The idea is that people can build other kinds of resilient networks on top of the same protocol stack and hopefully we can make a sort of consulting business for people who need to communicate with devices out in the field or to communicate within teams that deploy in remote areas, that can be interested to use this kind of networking technology (Michael Rogers, Briar lead developer).
Therefore, the Bramble protocol aims to prepare a framework in order to build distributed alternatives to existing centralised services. In the words of Thorsten, ‘I would like as many of the services that people currently use to be transformed to this peer-to-peer model when we don’t need anybody in the middle anymore’.
Working at the margins: Threats to metadata and Internet shutdowns
Briar’s main ‘killer feature’, as described by its developers, is intended to be the close attention it pays to metadata protection.
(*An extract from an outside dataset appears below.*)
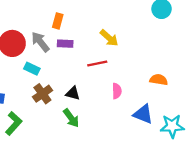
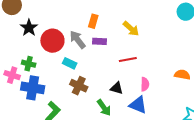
yellow arrow: (109, 38) -> (131, 29), moved
black triangle: (73, 93) -> (117, 88), moved
brown cross: (42, 94) -> (79, 86), turned -30
blue triangle: (143, 114) -> (138, 105), moved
As developer Thorsten puts it, Briar ‘solves interesting problems that are not solved by other tools on the market, for example, it enables people to chat without needing any servers and without leaking any metadata’. An interesting consequence of this, and of the fact that Briar uses Tor hidden services even for feedback submission and crash reports, is that the Briar team itself does not have any precise data about the number of users, or exact usage statistics:
All the data only exists on the users’ devices. There’s no Briar server that can store anything. If two people use Briar in a village in Chad in Africa, we don’t know about it, there is no connection made between them and any of the computers we control. The only connection ever made to other people, they add themselves. And we will never know these people even use Briar. We don’t store anything, because it’s from person to person (Thorsten, Briar developer).
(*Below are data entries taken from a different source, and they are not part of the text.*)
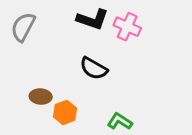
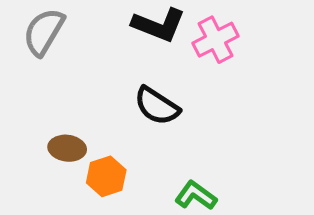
pink cross: (127, 27) -> (216, 40), turned 36

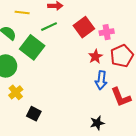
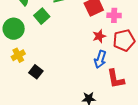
green square: (32, 47) -> (42, 16), size x0.7
black square: (34, 114) -> (36, 72), moved

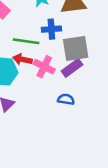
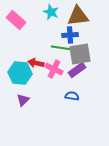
blue cross: (51, 29) -> (70, 35), moved
green line: (26, 41) -> (62, 48), moved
As mentioned, Briar uses Tor as a ‘very well-designed backbone that’s designed to know as little as possible on what we do’; however, the team is currently reflecting upon Tor’s limitations and security flaws – a concern that mirrors a broader preoccupation in privacy research (Manils et al. 2010). Briar has been conceived to be deployable on any kind of infrastructure; it is not, by design, attached to Tor and could be migrated to a different kind of distributed backbone:
I think Tor is starting to show its age. Some of the attacks we heard about as theoretical actually went very practical, and we need to think about anonymity infrastructure, privacy infrastructure that is not operated by someone in your house or on your street (Michael Rogers, Briar lead developer).
The Tor vulnerability mentioned by Rogers concerns the exit nodes and is related to the connection point between the onion network and the ‘normal’ Internet. The traces left by the exit nodes can provoke serious problems for the node administrators – a fact well-known to Dmitry Bogatov, arrested on 10 April 2017 because his exit node was used to post messages judged by a Russian court to be ‘extremist’ (Hatmaker 2017). The critique of Tor vulnerabilities has led the Briar team to imagine a separate, resilient network, independent from the Internet infrastructure: in the words of Rogers, ‘I was looking for something that would work in a sort of partially disconnected environment’.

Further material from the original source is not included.